* TASK BRIEF
Among the lines below, some may hold the word "czarną"; state how many do, giving only the number.

* GIVEN DATA
········

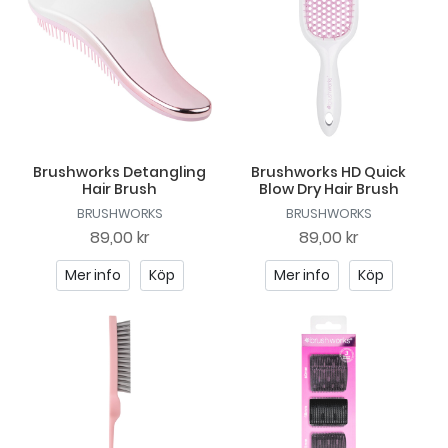
Brushworks Detangling
Brushworks HD Quick
Hair Brush
Blow Dry Hair Brush
BRUSHWORKS
BRUSHWORKS
89,00 kr
89,00 kr
Mer info
Köp
Mer info
Köp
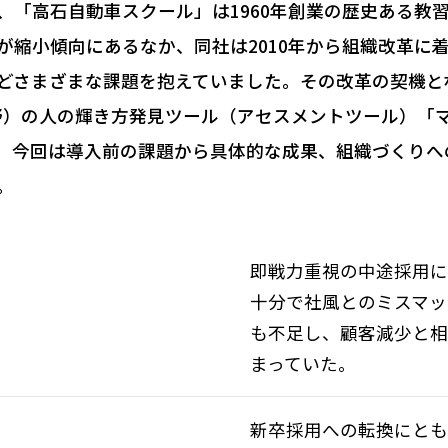
、「高石自動車スクール」は1960年創業の歴史ある教
が縮小傾向にあるなか、同社は2010年から組織改革に
どさまざまな課題を抱えていました。その改革の契機と
武蔵野）の人の輝き方発見ツール（アセスメントツール）「
。今回は導入前の課題から具体的な成果、組織づくりへ
。
即戦力重視の中途採用に
十分で社風とのミスマッ
も不足し、顧客減少と相
まっていた。
新卒採用への転換にと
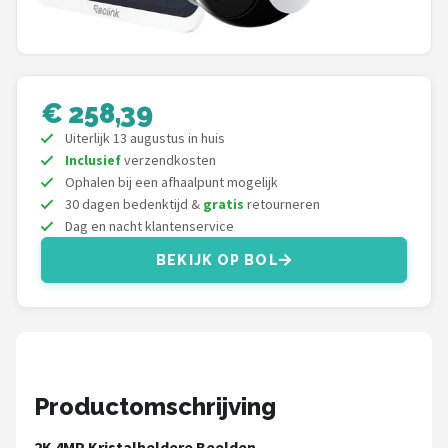
Smartwares
ieGeek
Alle merken →
€ 258,39
Uiterlijk 13 augustus in huis
Inclusief
verzendkosten
Ophalen bij een afhaalpunt mogelijk
30 dagen bedenktijd &
gratis
retourneren
Dag en nacht klantenservice
BEKIJK OP BOL
Productomschrijving
2K 4MP Kristalheldere Beelden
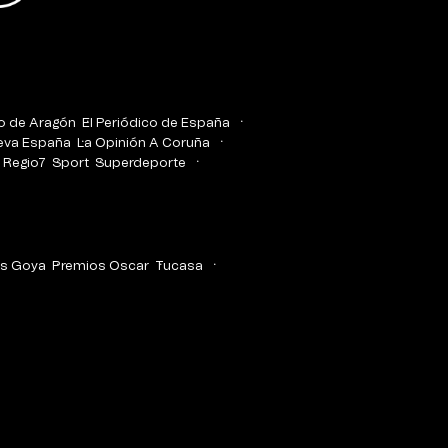
co de Aragón
El Periódico de España
eva España
La Opinión A Coruña
Regio7
Sport
Superdeporte
s Goya
Premios Oscar
Tucasa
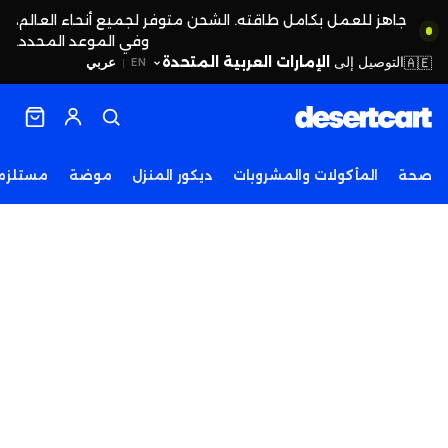
جاهز للعمل بكامل طاقته. الشحن متوفر لجميع أنحاء العالم،
وفي الموعد المحدد.
التوصيل إلى
الإمارات العربية المتحدة
🇦🇪
عربي
EN
|
صحة
المأكولات والمشروبات
ديكور المنزل
موضة
مستلزما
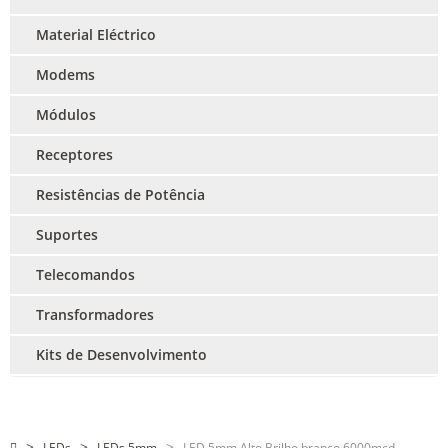
Material Eléctrico
Modems
Módulos
Receptores
Resistências de Potência
Suportes
Telecomandos
Transformadores
Kits de Desenvolvimento
LEDs
LEDs 5mm
LED 5mm Alto Brilho branco 6000mcd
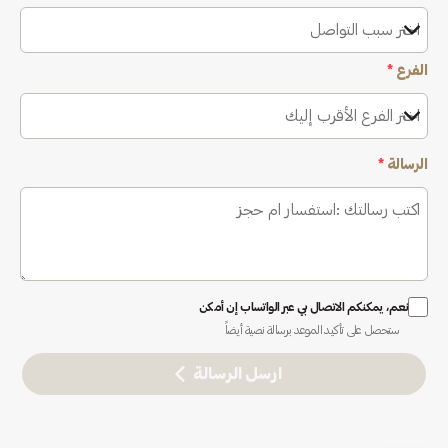
اختر سبب التواصل
الفرع
*
اختر الفرع الأقرب إليك
الرسالة
*
نعم، يمكنكم الاتصال بي عبر الواتساب إن أمكن
ستحصل على تأكيد الموعد برسالة نصية أيضاً
ارسل الرسالة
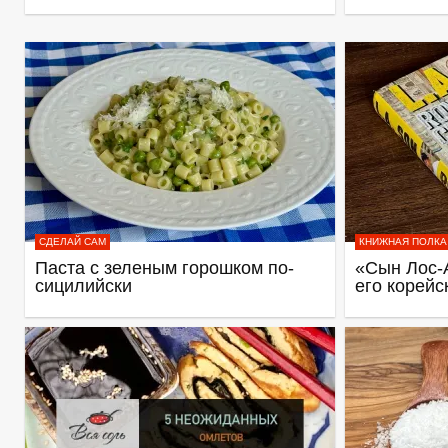
СДЕЛАЙ САМ
КНИЖНАЯ ПОЛКА
Паста с зеленым горошком по-
«Сын Лос-
сицилийски
его корейс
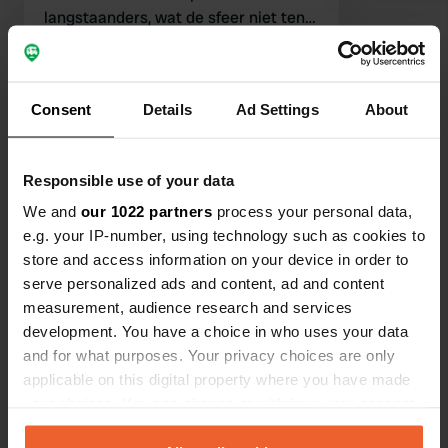
langstaanders, wat de sfeer niet ten
goede komt. In het plaatsje op
dinsdag middag niets open.
Bekijk alle 67 reviews
Consent
Details
Ad Settings
About
Ben jij hier geweest?
Responsible use of your data
We and
our 1022 partners
process your personal data,
e.g. your IP-number, using technology such as cookies to
store and access information on your device in order to
serve personalized ads and content, ad and content
Contact
measurement, audience research and services
development. You have a choice in who uses your data
Locatie
and for what purposes. Your privacy choices are only
Leihoekstraat 7
Kopiëren
applicable on this digital property where you have made
9870, Machelen, België
your choices. You can change or withdraw your consent
any time from the Cookie Declaration or by clicking on
Coördinaten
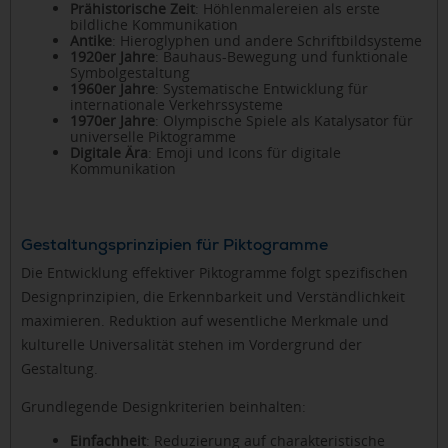
Prähistorische Zeit
: Höhlenmalereien als erste
bildliche Kommunikation
Antike
: Hieroglyphen und andere Schriftbildsysteme
1920er Jahre
: Bauhaus-Bewegung und funktionale
Symbolgestaltung
1960er Jahre
: Systematische Entwicklung für
internationale Verkehrssysteme
1970er Jahre
: Olympische Spiele als Katalysator für
universelle Piktogramme
Digitale Ära
: Emoji und Icons für digitale
Kommunikation
Gestaltungsprinzipien für Piktogramme
Die Entwicklung effektiver Piktogramme folgt spezifischen
Designprinzipien, die Erkennbarkeit und Verständlichkeit
maximieren. Reduktion auf wesentliche Merkmale und
kulturelle Universalität stehen im Vordergrund der
Gestaltung.
Grundlegende Designkriterien beinhalten:
Einfachheit
: Reduzierung auf charakteristische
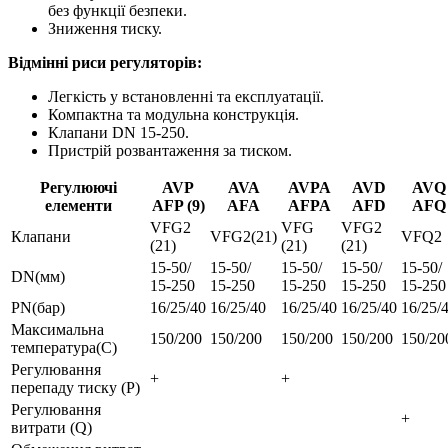
без функції безпеки.
Зниження тиску.
Відмінні риси регуляторів:
Легкість у встановленні та експлуатації.
Компактна та модульна конструкція.
Клапани DN 15-250.
Пристрій розвантаження за тиском.
Регулюючі
AVP
AVA
AVPA
AVD
AVQ
елементи
AFP (9)
AFA
AFPA
AFD
AFQ
VFG2
VFG
VFG2
Клапани
VFG2(21)
VFQ2
(21)
(21)
(21)
15-50/
15-50/
15-50/
15-50/
15-50/
DN(мм)
15-250
15-250
15-250
15-250
15-250
PN(бар)
16/25/40
16/25/40
16/25/40
16/25/40
16/25/
Максимальна
150/200
150/200
150/200
150/200
150/20
температура(С)
Регулювання
+
+
перепаду тиску (P)
Регулювання
+
витрати (Q)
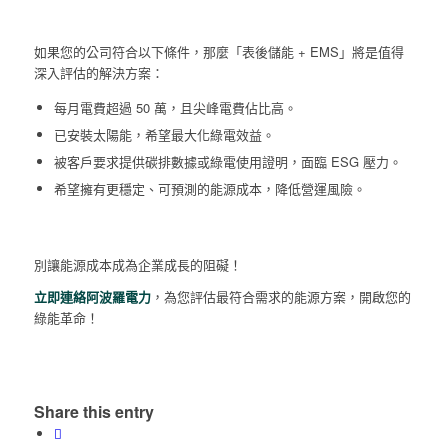
如果您的公司符合以下條件，那麼「表後儲能 + EMS」將是值得
深入評估的解決方案：
每月電費超過 50 萬，且尖峰電費佔比高。
已安裝太陽能，希望最大化綠電效益。
被客戶要求提供碳排數據或綠電使用證明，面臨 ESG 壓力。
希望擁有更穩定、可預測的能源成本，降低營運風險。
別讓能源成本成為企業成長的阻礙！
立即連絡阿波羅電力
，為您評估最符合需求的能源方案，開啟您的
綠能革命！
Share this entry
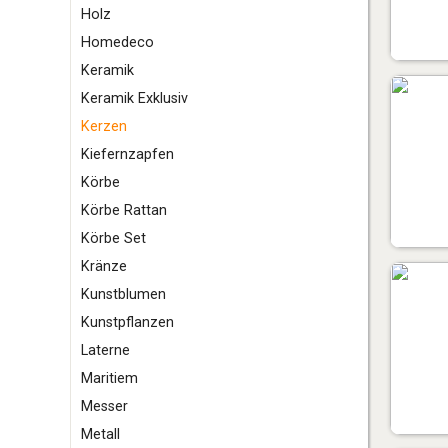
Holz
Homedeco
K
eramik
Keramik Exklusiv
Kerzen
Kiefernzapfen
Körbe
Körbe Rattan
Körbe Set
Kränze
Kunstblumen
Kunstpflanzen
L
aterne
M
aritiem
Messer
Metall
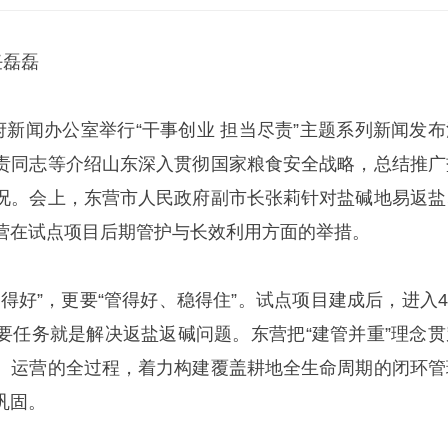
任磊磊
府新闻办公室举行“干事创业 担当尽责”主题系列新闻发布
责同志等介绍山东深入贯彻国家粮食安全战略，总结推广
况。会上，东营市人民政府副市长张莉针对盐碱地易返盐
营在试点项目后期管护与长效利用方面的举措。
得好”，更要“管得好、稳得住”。试点项目建成后，进入4-
要任务就是解决返盐返碱问题。东营把“建管并重”理念贯
、运营的全过程，着力构建覆盖耕地全生命周期的闭环管
巩固。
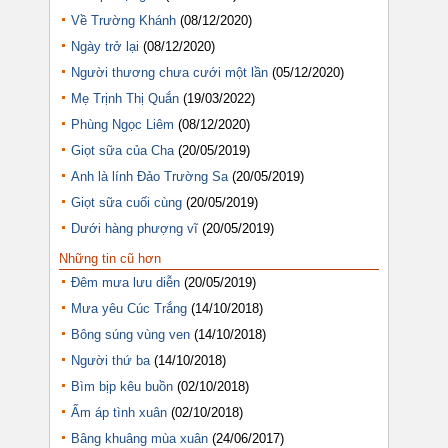
Về Trường Khánh
(08/12/2020)
Ngày trở lại
(08/12/2020)
Người thương chưa cưới một lần
(05/12/2020)
Mẹ Trịnh Thị Quắn
(19/03/2022)
Phùng Ngọc Liêm
(08/12/2020)
Giọt sữa của Cha
(20/05/2019)
Anh là lính Đảo Trường Sa
(20/05/2019)
Giọt sữa cuối cùng
(20/05/2019)
Dưới hàng phượng vĩ
(20/05/2019)
Những tin cũ hơn
Đêm mưa lưu diễn
(20/05/2019)
Mưa yêu Cúc Trắng
(14/10/2018)
Bông súng vùng ven
(14/10/2018)
Người thứ ba
(14/10/2018)
Bìm bịp kêu buồn
(02/10/2018)
Ấm áp tình xuân
(02/10/2018)
Bâng khuâng mùa xuân
(24/06/2017)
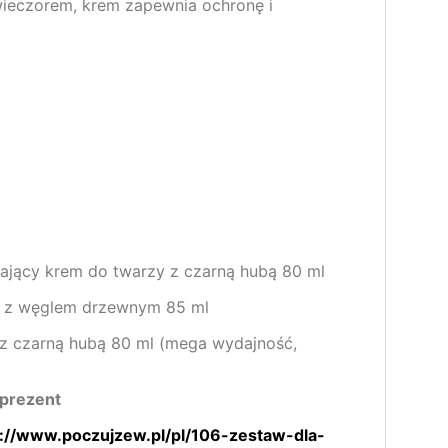
 wieczorem, krem zapewnia ochronę i
a
ający krem do twarzy z czarną hubą 80 ml
zy z węglem drzewnym 85 ml
 z czarną hubą 80 ml (mega wydajność,
rprezent
s://www.poczujzew.pl/pl/106-zestaw-dla-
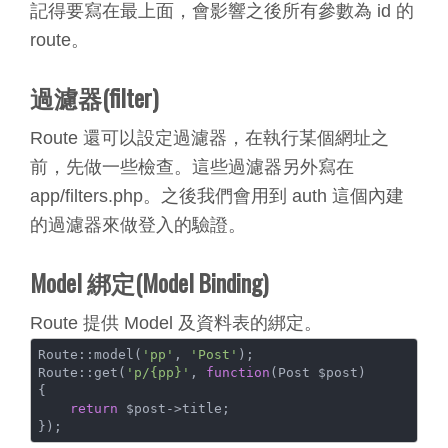
記得要寫在最上面，會影響之後所有參數為 id 的
route。
過濾器(filter)
Route 還可以設定過濾器，在執行某個網址之
前，先做一些檢查。這些過濾器另外寫在
app/filters.php。之後我們會用到 auth 這個內建
的過濾器來做登入的驗證。
Model 綁定(Model Binding)
Route 提供 Model 及資料表的綁定。
Route::model(
'pp'
, 
'Post'
);

Route::get(
'p/{pp}'
, 
function
(
Post $post
{

return
 $post->title;
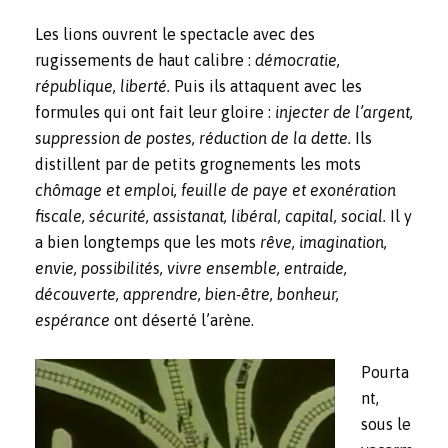
Les lions ouvrent le spectacle avec des
rugissements de haut calibre :
démocratie,
république, liberté.
Puis ils attaquent avec les
formules qui ont fait leur gloire :
injecter
de l’argent,
suppression de postes, réduction de la dette.
Ils
distillent par de petits grognements les mots
chômage et emploi, feuille de paye et exonération
fiscale, sécurité, assistanat, libéral, capital, social.
Il y
a bien longtemps que les mots
rêve, imagination,
envie, possibilités, vivre ensemble, entraide,
découverte, apprendre, bien-être, bonheur,
espérance
ont déserté l’arène.
Pourta
nt,
sous le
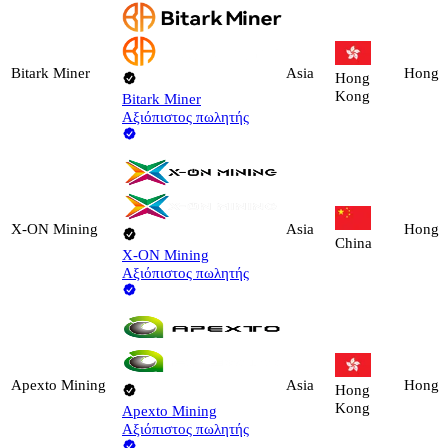
Bitark Miner
Asia
Hong 
Hong
Kong
Bitark Miner
Αξιόπιστος πωλητής
X-ON Mining
Asia
Hong 
China
X-ON Mining
Αξιόπιστος πωλητής
Apexto Mining
Asia
Hong 
Hong
Kong
Apexto Mining
Αξιόπιστος πωλητής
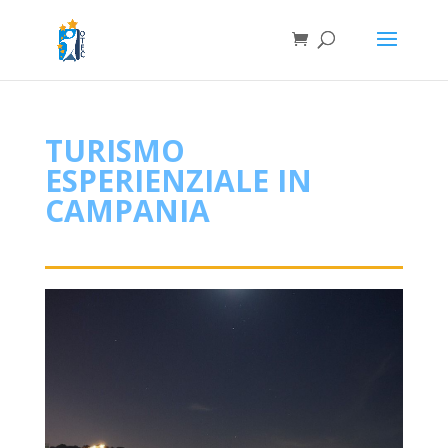
TURISMO
ESPERIENZIALE IN
CAMPANIA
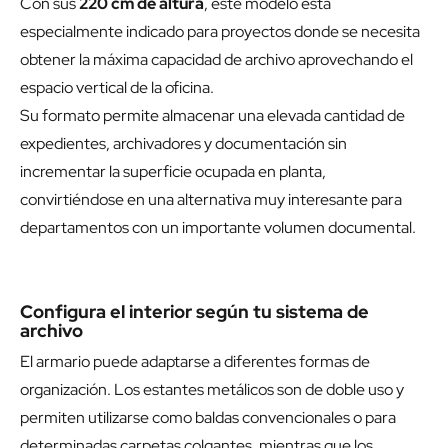
Con sus
220 cm de altura
, este modelo está
especialmente indicado para proyectos donde se necesita
obtener la máxima capacidad de archivo aprovechando el
espacio vertical de la oficina.
Su formato permite almacenar una elevada cantidad de
expedientes, archivadores y documentación sin
incrementar la superficie ocupada en planta,
convirtiéndose en una alternativa muy interesante para
departamentos con un importante volumen documental.
Configura el interior según tu sistema de
archivo
El armario puede adaptarse a diferentes formas de
organización. Los estantes metálicos son de doble uso y
permiten utilizarse como baldas convencionales o para
determinadas carpetas colgantes, mientras que los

········

* RESULT FOR THIS TASK
2